Key consideration #2: Be aware of the limitations of search.

You can only search for what you know you need to search for. Otherwise, you’ll need to understand methods and technological capabilities using software to really understand data relationships, such as emails and their attachments, contextual data that is similar or linked to other pieces of data, content clustering, and relationships between various individuals who are custodians or owners or subjects of data.

Key consideration #3: Understand the landscape of data sources.

Even a couple of years ago, before COVID sent large swathes of the workforce into remote-first, work from home environments, many data collections would be able to focus on in-office devices. This change has resulted in a much-increased potential for data leakage or “rogue devices.” These devices might be personal phones, tablets, or laptops—and you, as a data collector, may not be fully aware of all of these devices.

You need to have processes in place to account for these additional data sources. For security purposes, you may mandate multi-factor authentication to reduce the risk of loss of sensitive data. To make collection more efficient, you may need to update and make explicit policies restricting or defining appropriate use of personal devices for work purposes, as well as when or if it is acceptable to use work devices for personal purposes.

With those key considerations in mind, here are five best practices you should take to heart and implement in your data collections.

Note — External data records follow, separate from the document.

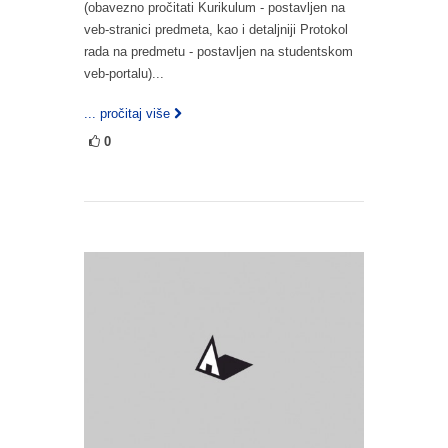
(obavezno pročitati Kurikulum - postavljen na
veb-stranici predmeta, kao i detaljniji Protokol
rada na predmetu - postavljen na studentskom
veb-portalu)...
... pročitaj više
0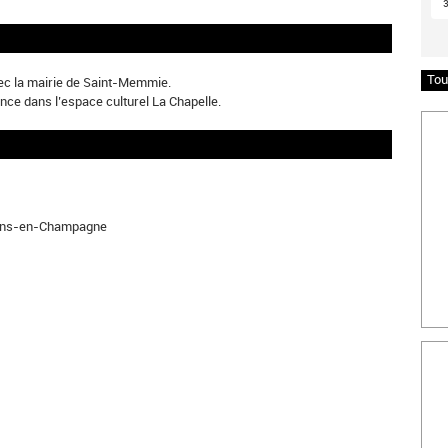
Tou
vec la mairie de Saint-Memmie.
nce dans l’espace culturel La Chapelle.
Insc
âlons-en-Champagne
Bille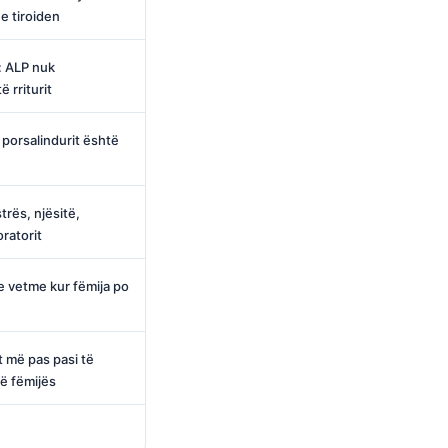
e tiroiden
: ALP nuk
ë rriturit
ë porsalindurit është
trës, njësitë,
oratorit
 e vetme kur fëmija po
t më pas pasi të
të fëmijës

Best practice #1: Know your data. Understand your data environment. What types of data do you possess? Where are they? Do you have the appropriate tools you need to collect from the various types of data that are in your organization, or are likely to crop up in your investigation?

Best practice #2: Document your processes and procedures. Make sure everyone in your organization understands why the data they’re responsible is important, what it is used for, and their responsibilities to ensure its security. With documented procedures, if there is a data breach or incident, you can go back and see what went wrong.

Best practice #3: Have a security information and event management (SIEM) system or security operations center (SOC). Collect and analyze security event logs routinely. That way you know if everything goes smoothly, there's nothing wrong. Everything is registered. Everything is stored. And when something happens, you can go back and look into the data logs, review the analysis, identify where mistakes happened, and then learn lessons and rectify potential missteps before they happen again.